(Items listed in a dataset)
>>>
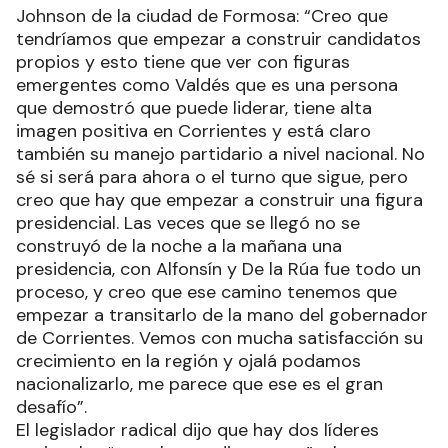
mientras esperaba la salida del gobernador del
encuentro desarrollado en el hotel Howard
Johnson de la ciudad de Formosa: “Creo que
tendríamos que empezar a construir candidatos
propios y esto tiene que ver con figuras
emergentes como Valdés que es una persona
que demostró que puede liderar, tiene alta
imagen positiva en Corrientes y está claro
también su manejo partidario a nivel nacional. No
sé si será para ahora o el turno que sigue, pero
creo que hay que empezar a construir una figura
presidencial. Las veces que se llegó no se
construyó de la noche a la mañana una
presidencia, con Alfonsín y De la Rúa fue todo un
proceso, y creo que ese camino tenemos que
empezar a transitarlo de la mano del gobernador
de Corrientes. Vemos con mucha satisfacción su
crecimiento en la región y ojalá podamos
nacionalizarlo, me parece que ese es el gran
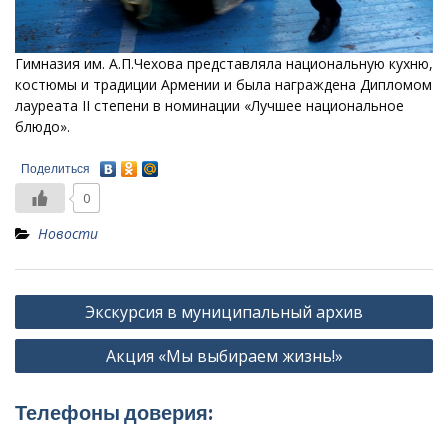
Гимназия им. А.П.Чехова представляла национальную кухню,
костюмы и традиции Армении и была награждена Дипломом
лауреата II степени в номинации «Лучшее национальное
блюдо».
Поделиться
0
Новости
Навигация
Экскурсия в муниципальный архив
по
Акция «Мы выбираем жизнь!»
записям
Телефоны доверия:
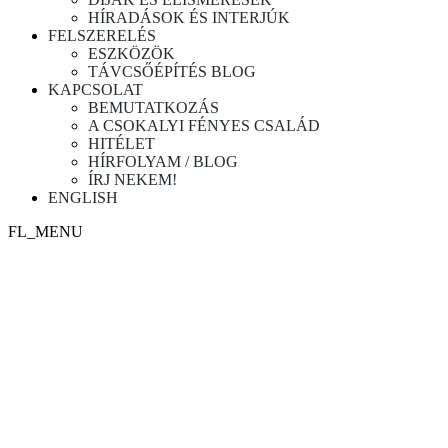
HÍRADÁSOK ÉS INTERJÚK
FELSZERELÉS
ESZKÖZÖK
TÁVCSŐÉPÍTÉS BLOG
KAPCSOLAT
BEMUTATKOZÁS
A CSOKALYI FÉNYES CSALÁD
HITÉLET
HÍRFOLYAM / BLOG
ÍRJ NEKEM!
ENGLISH
FL_MENU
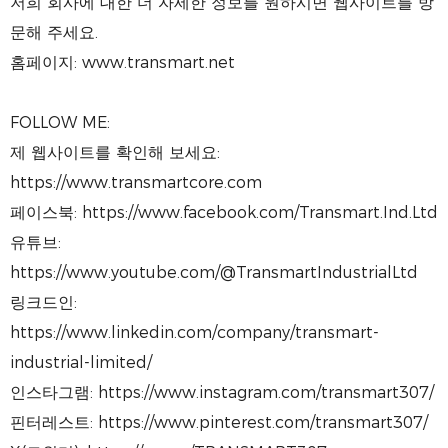
저희 회사에 대한 더 자세한 정보를 원하시면 웹사이트를 방
문해 주세요.
홈페이지: www.transmart.net
FOLLOW ME:
제 웹사이트를 확인해 보세요:
https://www.transmartcore.com
페이스북: https://www.facebook.com/Transmart.Ind.Ltd
유튜브:
https://www.youtube.com/@TransmartIndustrialLtd
링크드인:
https://www.linkedin.com/company/transmart-
industrial-limited/
인스타그램: https://www.instagram.com/transmart307/
핀터레스트: https://www.pinterest.com/transmart307/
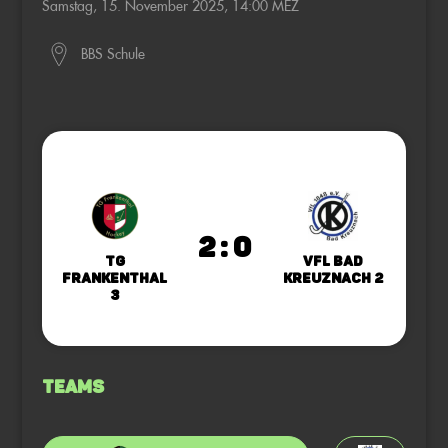
Samstag, 15. November 2025, 14:00 MEZ
BBS Schule
2 : 0
TG
VfL Bad
Frankenthal
Kreuznach 2
3
Teams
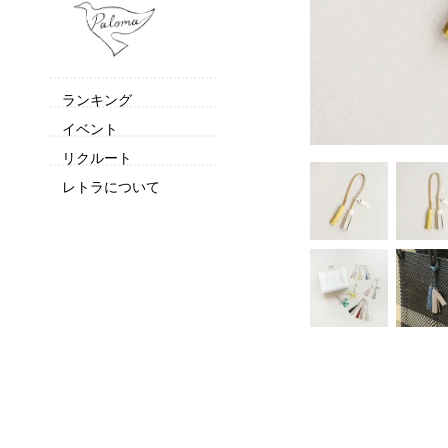
ランキング
イベント
リクルート
レトラについて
<<<
* EXERCISE *
Search the entries for the word "웹사이트를", then copy every line in which it is found.

* YOUR RESPONSE *
저희 회사에 대한 더 자세한 정보를 원하시면 웹사이트를 방
제 웹사이트를 확인해 보세요:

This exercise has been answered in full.